I have a gibson L-oo bought in 1933,I have the original bill of sale with the date on it from the music shop it was purchased from,anyone interested in buying,it comes in its original case and even has the original "cord" instead of a strap,it is a depression model and does not carry theGibson logo,these guitars are very rare and most collectable

 

  Posted By : Blogger JohnOneOne

Back in the 70's my brother found a 1935 L-00 in a light rain in someones trash. He picked it up and put it in his shed for a couple of months. After talking him into giving it to me, I took it to an expert Gibson/Martin luthier, who said all the parts were still there, just that some of the inner bracing needed re-glueing. Since that time I've had the neck fine-tuned along with the nut and bridge replaced with bone, all adjusted for light-guage strings. Now, most anyone who plays it cannot believe the quality of tone it has, rarely playing a tune all the way thru before stopping to say, 'Hey, this is a really great sounding guitar,' to which, I certainly agree.

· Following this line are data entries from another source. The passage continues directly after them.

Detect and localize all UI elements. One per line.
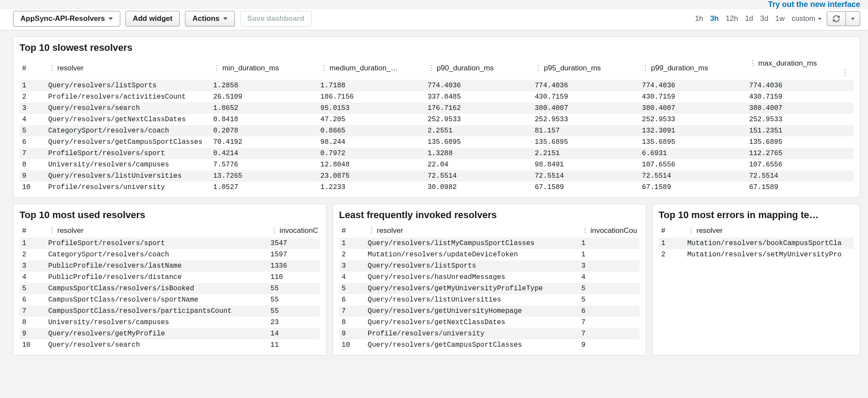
column-header[interactable]: ⋮p90_duration_ms: [425, 57, 532, 80]
table-row[interactable]: 3Query/resolvers/listSports3: [339, 260, 640, 272]
column-header[interactable]: ⋮min_duration_ms: [211, 57, 318, 80]
table-row[interactable]: 5CategorySport/resolvers/coach0.20780.86…: [20, 125, 854, 136]
table-row[interactable]: 9Query/resolvers/listUniversities13.7265…: [20, 170, 854, 182]
table-row[interactable]: 10Query/resolvers/search11: [20, 339, 320, 351]
column-header[interactable]: ⋮resolver: [365, 224, 579, 238]
table-row[interactable]: 3Query/resolvers/search1.865295.0153176.…: [20, 103, 854, 114]
table-row[interactable]: 2CategorySport/resolvers/coach1597: [20, 249, 320, 260]
table-row[interactable]: 6Query/resolvers/getCampusSportClasses70…: [20, 136, 854, 148]
refresh-button[interactable]: [827, 11, 846, 26]
table-row[interactable]: 1Query/resolvers/listSports1.28581.71887…: [20, 80, 854, 91]
table-cell: 7: [20, 305, 46, 317]
table-row[interactable]: 1Mutation/resolvers/bookCampusSportCla: [659, 238, 854, 249]
column-header[interactable]: ⋮invocationC: [268, 224, 320, 238]
column-header[interactable]: #: [659, 224, 685, 238]
time-range-3d[interactable]: 3d: [760, 14, 769, 23]
table-row[interactable]: 3PublicProfile/resolvers/lastName1336: [20, 260, 320, 272]
table-cell: 7.5776: [211, 159, 318, 170]
dashboard-selector[interactable]: AppSync-API-Resolvers: [13, 11, 120, 27]
table-cell: Query/resolvers/listUniversities: [46, 170, 211, 182]
table-cell: Query/resolvers/getNextClassDates: [46, 114, 211, 125]
table-row[interactable]: 1Query/resolvers/listMyCampusSportClasse…: [339, 238, 640, 249]
table-row[interactable]: 6Query/resolvers/listUniversities5: [339, 294, 640, 305]
column-grip-icon: ⋮: [320, 63, 328, 73]
table-cell: 10: [339, 339, 365, 351]
table-row[interactable]: 1ProfileSport/resolvers/sport3547: [20, 238, 320, 249]
table-row[interactable]: 4PublicProfile/resolvers/distance110: [20, 272, 320, 283]
table-row[interactable]: 9Profile/resolvers/university7: [339, 328, 640, 339]
table-row[interactable]: 6CampusSportClass/resolvers/sportName55: [20, 294, 320, 305]
table-cell: 12.8048: [318, 159, 425, 170]
time-range-custom[interactable]: custom: [792, 14, 822, 23]
try-new-interface-link[interactable]: Try out the new interface: [0, 0, 868, 9]
column-header[interactable]: ⋮p95_duration_ms: [532, 57, 639, 80]
table-row[interactable]: 2Mutation/resolvers/setMyUniversityPro: [659, 249, 854, 260]
table-cell: 7: [579, 317, 640, 328]
table-cell: 9: [579, 339, 640, 351]
table-row[interactable]: 8Query/resolvers/getNextClassDates7: [339, 317, 640, 328]
column-header[interactable]: ⋮max_duration_ms⋮: [746, 57, 854, 80]
table-cell: 55: [268, 283, 320, 294]
column-label: resolver: [696, 226, 723, 235]
table-row[interactable]: 7ProfileSport/resolvers/sport0.42140.797…: [20, 148, 854, 159]
column-grip-icon: ⋮: [48, 63, 56, 73]
table-row[interactable]: 5CampusSportClass/resolvers/isBooked55: [20, 283, 320, 294]
table-row[interactable]: 5Query/resolvers/getMyUniversityProfileT…: [339, 283, 640, 294]
time-range-3h[interactable]: 3h: [710, 14, 719, 23]
table-cell: 2.2151: [532, 148, 639, 159]
table-cell: University/resolvers/campuses: [46, 159, 211, 170]
table-cell: 72.5514: [639, 170, 746, 182]
add-widget-button[interactable]: Add widget: [125, 11, 180, 27]
table-cell: 6.6931: [639, 148, 746, 159]
table-row[interactable]: 8University/resolvers/campuses7.577612.8…: [20, 159, 854, 170]
column-header[interactable]: #: [20, 57, 46, 80]
table-cell: 8: [339, 317, 365, 328]
table-row[interactable]: 10Query/resolvers/getCampusSportClasses9: [339, 339, 640, 351]
table-cell: 337.8485: [425, 91, 532, 103]
column-label: max_duration_ms: [758, 59, 817, 68]
table-cell: 6: [579, 305, 640, 317]
table-cell: 380.4007: [532, 103, 639, 114]
table-row[interactable]: 10Profile/resolvers/university1.05271.22…: [20, 182, 854, 193]
column-header[interactable]: ⋮resolver: [46, 224, 268, 238]
column-header[interactable]: ⋮p99_duration_ms: [639, 57, 746, 80]
table-cell: 67.1589: [639, 182, 746, 193]
time-range-1h[interactable]: 1h: [695, 14, 703, 23]
table-row[interactable]: 4Query/resolvers/hasUnreadMessages4: [339, 272, 640, 283]
table-row[interactable]: 8University/resolvers/campuses23: [20, 317, 320, 328]
column-header[interactable]: ⋮medium_duration_…: [318, 57, 425, 80]
table-cell: 176.7162: [425, 103, 532, 114]
table-menu-icon[interactable]: ⋮: [839, 68, 851, 77]
table-row[interactable]: 7Query/resolvers/getUniversityHomepage6: [339, 305, 640, 317]
time-range-12h[interactable]: 12h: [726, 14, 738, 23]
time-range-1d[interactable]: 1d: [745, 14, 753, 23]
column-header[interactable]: #: [339, 224, 365, 238]
widget-title: Top 10 most errors in mapping te…: [659, 209, 854, 221]
widget-least-invoked: Least frequently invoked resolvers #⋮res…: [333, 204, 646, 355]
time-range-1w[interactable]: 1w: [775, 14, 785, 23]
table-cell: 1: [579, 249, 640, 260]
refresh-icon: [832, 15, 840, 23]
table-cell: 2: [659, 249, 685, 260]
table-row[interactable]: 7CampusSportClass/resolvers/participants…: [20, 305, 320, 317]
save-dashboard-button: Save dashboard: [240, 11, 312, 27]
column-header[interactable]: ⋮resolver: [46, 57, 211, 80]
table-cell: Mutation/resolvers/setMyUniversityPro: [685, 249, 854, 260]
table-row[interactable]: 2Mutation/resolvers/updateDeviceToken1: [339, 249, 640, 260]
table-cell: 135.6895: [746, 136, 854, 148]
table-cell: 5: [579, 294, 640, 305]
actions-button[interactable]: Actions: [185, 11, 234, 27]
column-header[interactable]: ⋮invocationCou: [579, 224, 640, 238]
refresh-options-button[interactable]: [846, 11, 860, 26]
table-cell: 47.205: [318, 114, 425, 125]
widget-title: Top 10 slowest resolvers: [20, 42, 854, 53]
table-row[interactable]: 4Query/resolvers/getNextClassDates0.8418…: [20, 114, 854, 125]
chevron-down-icon: [109, 17, 113, 20]
column-header[interactable]: #: [20, 224, 46, 238]
chevron-down-icon: [851, 18, 855, 20]
table-cell: 1.8652: [211, 103, 318, 114]
table-row[interactable]: 9Query/resolvers/getMyProfile14: [20, 328, 320, 339]
slowest-table: #⋮resolver⋮min_duration_ms⋮medium_durati…: [20, 57, 854, 193]
table-row[interactable]: 2Profile/resolvers/activitiesCount26.510…: [20, 91, 854, 103]
column-header[interactable]: ⋮resolver: [685, 224, 854, 238]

I'd like to find another close to the same year for parts. If you think you'd part with one in not so good shape, please contact me at: arcraig17522@yahoo.com

 

  Posted By : Blogger daimeon

I have a 1932 L-00 that I am about to put up for sale, tonight. It's been in my family since it was first purchased, brand new for $25 :)
Anybody want to take a look at it, e-mail me @ daimeonmichael@gmail.com. It's valued between $2300-$3000. It hurts that I must sell it, but I will negotiate a fair deal.
Daimeon Mosley
www.reverbnation.com/daimeonmosley
480-335-0366

 

  Posted By : Blogger daimeon

I have a 1932 L-oo that has been in the family, since the day it was purchased new, for $25 during the great depression.
I hate to sell it, but I'm disabled, and I haven't been playing too many gig for the last 5 or 6 months. Need the cash to get back on my feet.
I will negotiate selling price. Hopefully we can come up with a win-win fair deal.
It's valued between $2300-$3000. Let's make it happen!
Call me and I'll shoot you some pics.
Until then!
One,
Daimeon Mosley
www.reverbnation.com/daimeonmosley
480-335-0366 (AZ)

 

  Posted By : Blogger GizmoBeach.com

1931 "The Gibson" L5 Guitar, serial #90405, in original case $15,000 obo

SELLER: Original Owner worked with Tony Pastor, Joe Marsala, Adele Girard, Frankie Carle, Raymond Scott's CBS Hit Parade, Marty Symes, Al Hoffman, Mort Greene, and Artie Shaw.